[Work item] Apart from the pictures, write out the records that follow exactly.
___ Available data
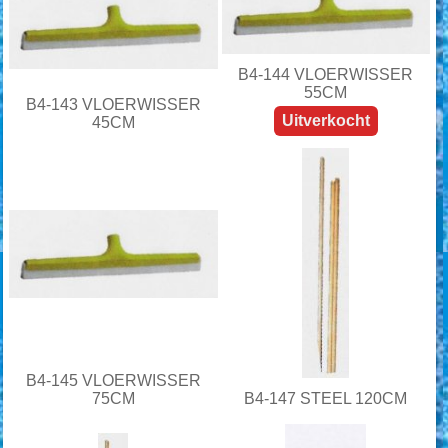
B4-144 VLOERWISSER
55CM
B4-143 VLOERWISSER
Uitverkocht
45CM
B4-145 VLOERWISSER
75CM
B4-147 STEEL 120CM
______
[Result for this exercise]
B4-144 VLOERWISSER
55CM
B4-143 VLOERWISSER
Uitverkocht
45CM
B4-145 VLOERWISSER
75CM
B4-147 STEEL 120CM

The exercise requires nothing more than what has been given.